There’s a feral party atmosphere at Baja Portalegre, the final round of this year’s FIA World Cup for Cross Country Rallies in the east of Portugal.
A rural hillside is scattered with empty Sagres bottles and chicken bones and there’s a sweet, pungent smell from bonfires of eucalyptus logs.
A mobile bar, pumping out Metallica from a battered hi-fi, is doing a roaring trade among the frazzled locals, who are flecked head to toe with splodges of orange mud thrown up by the competing Ford Rangers, Toyota Hiluxs and Nissan Navaras.
Then a different kind of car approaches. The yowl of a combustion engine is absent, replaced by the less perceptible whine of electric motors. Its progress is cheered by the crowd, appreciative of the commitment of the man behind the wheel.
That man is Hiroshi Masuoka and his car is a Mitsubishi Outlander PHEV. Yes, the Japanese company is rallying a plug-in hybrid.
On paper, the concept of a production-based hybrid rally car makes sense: off-road competition cars are as much about low-end traction on variable road surfaces as they are about high speeds.

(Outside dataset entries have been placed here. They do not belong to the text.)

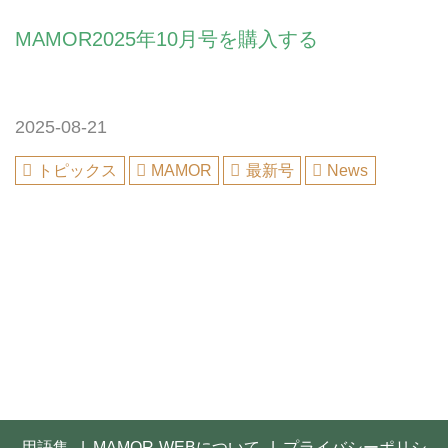
MAMOR2025年10月号を購入する
2025-08-21
トピックス
MAMOR
最新号
News
用語集
MAMOR-WEBについて
プライバシーポリシ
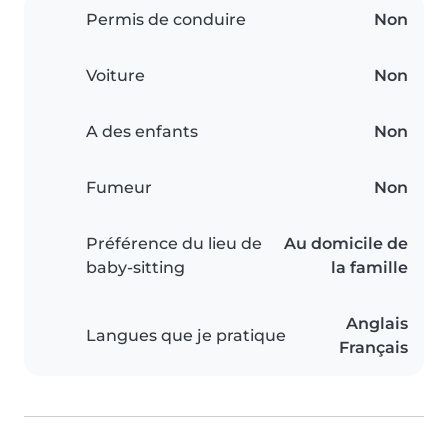
Permis de conduire
Non
Voiture
Non
A des enfants
Non
Fumeur
Non
Préférence du lieu de
Au domicile de
baby-sitting
la famille
Anglais
Langues que je pratique
Français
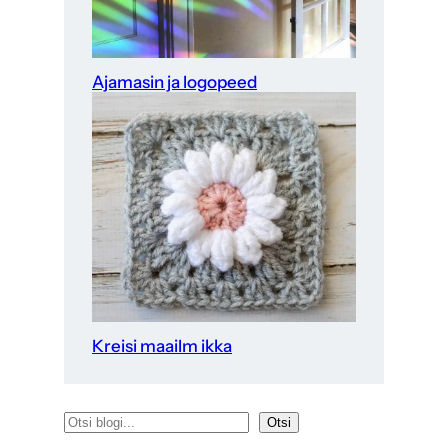
Ajamasin ja logopeed
Kreisi maailm ikka
O
Otsi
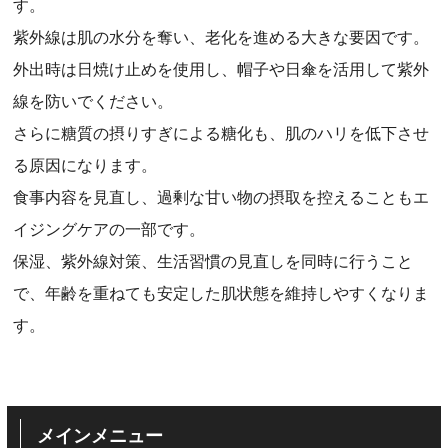
す。
紫外線は肌の水分を奪い、老化を進める大きな要因です。
外出時は日焼け止めを使用し、帽子や日傘を活用して紫外
線を防いでください。
さらに糖質の摂りすぎによる糖化も、肌のハリを低下させ
る原因になります。
食事内容を見直し、過剰な甘い物の摂取を控えることもエ
イジングケアの一部です。
保湿、紫外線対策、生活習慣の見直しを同時に行うこと
で、年齢を重ねても安定した肌状態を維持しやすくなりま
す。
メインメニュー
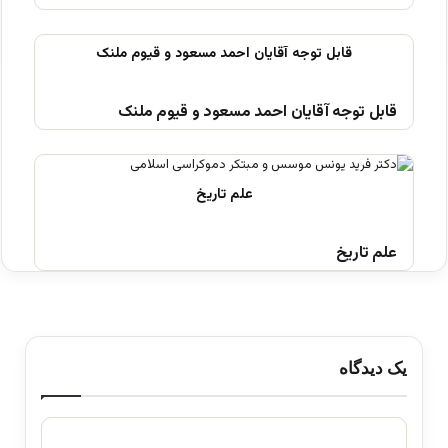
قابل توجه آقایان احمد مسعود و قیوم ملنک
علم تاریخ
یک دیدگاه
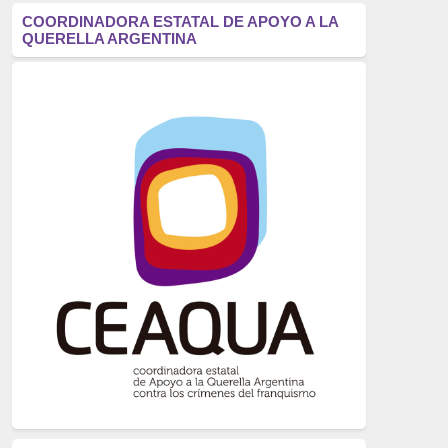
antifascismo
(1006)
COORDINADORA ESTATAL DE APOYO A LA
QUERELLA ARGENTINA
Eventos
(914)
Historia
(752)
Crímenes del franquismo
(721)
dictadura
(699)
Feminismo
(607)
neofranquismo
(567)
Justicia Universal
(527)
Derechos Humanos
(522)
Nacionalcatolicismo
(514)
Exilio
(506)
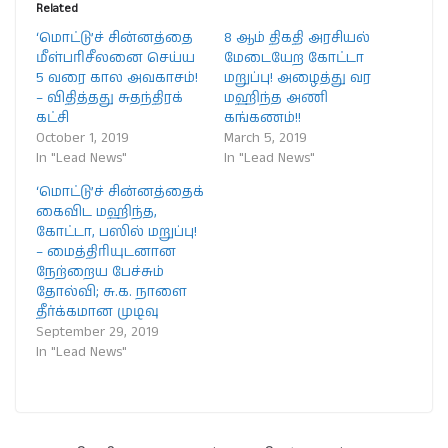
Related
‘மொட்டு’ச் சின்னத்தை
8 ஆம் திகதி அரசியல்
மீள்பரிசீலனை செய்ய
மேடையேற கோட்டா
5 வரை கால அவகாசம்!
மறுப்பு! அழைத்து வர
– விதித்தது சுதந்திரக்
மஹிந்த அணி
கட்சி
கங்கணம்!!
October 1, 2019
March 5, 2019
In "Lead News"
In "Lead News"
‘மொட்டு’ச் சின்னத்தைக்
கைவிட மஹிந்த,
கோட்டா, பஸில் மறுப்பு!
– மைத்திரியுடனான
நேற்றைய பேச்சும்
தோல்வி; சு.க. நாளை
தீர்க்கமான முடிவு
September 29, 2019
In "Lead News"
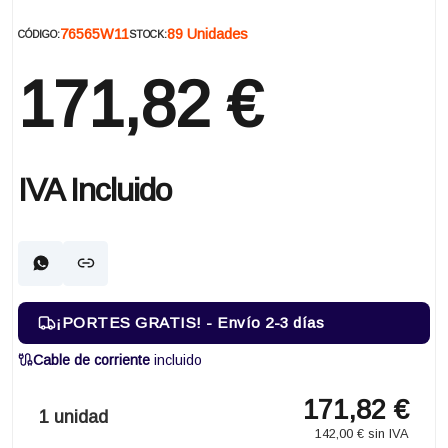
76565W11
89 Unidades
CÓDIGO:
STOCK:
171,82 €
IVA Incluido
¡PORTES GRATIS! - Envío 2-3 días
Cable de corriente
incluido
171,82 €
1 unidad
142,00 € sin IVA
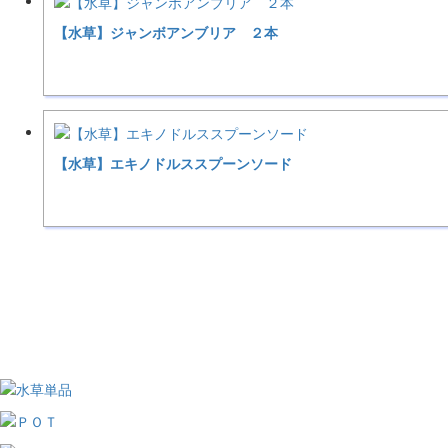
【水草】ジャンボアンブリア ２本
【水草】エキノドルススプーンソード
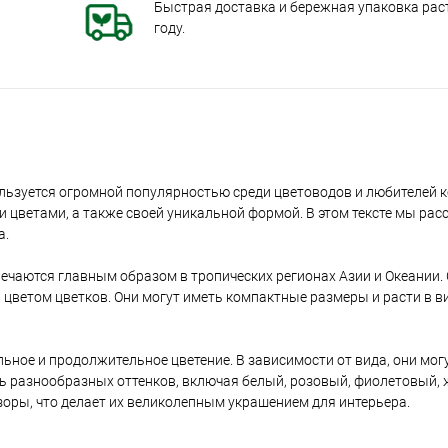
Быстрая доставка и бережная упаковка раст
году.
пользуется огромной популярностью среди цветоводов и любителей
и цветами, а также своей уникальной формой. В этом тексте мы ра
а.
ечаются главным образом в тропических регионах Азии и Океании.
ветом цветков. Они могут иметь компактные размеры и расти в ви
ьное и продолжительное цветение. В зависимости от вида, они могу
ыть разнообразных оттенков, включая белый, розовый, фиолетовый,
оры, что делает их великолепным украшением для интерьера.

The instant torque of the electric motors should prove useful, as should the ability to quickly juggle power between axles to counteract ever-changing conditions.
That’s a theory Mitsubishi is setting out to prove by lending factory support to the Baja Portalegre effort. It’s the first time it has dabbled in cross-country rallying since it withdrew from the sport in 2009, and this marks a return to a sport that helped to cement its reputation as a maker of durable SUVs.
Key to its previous success, which culminated in two outright Dakar Rally victories, was Masuoka. Now in his 50s and still competing on demanding events such as the Pikes Peak hillclimb, he has returned to drive the PHEV.
The team is managed by technical director Yasuo Tanaka and includes engineers from Mitsubishi’s electric vehicle component research department. The car lives in France, at the headquarters of Vaison Sport, which assists Mitsubishi with on-event logistics.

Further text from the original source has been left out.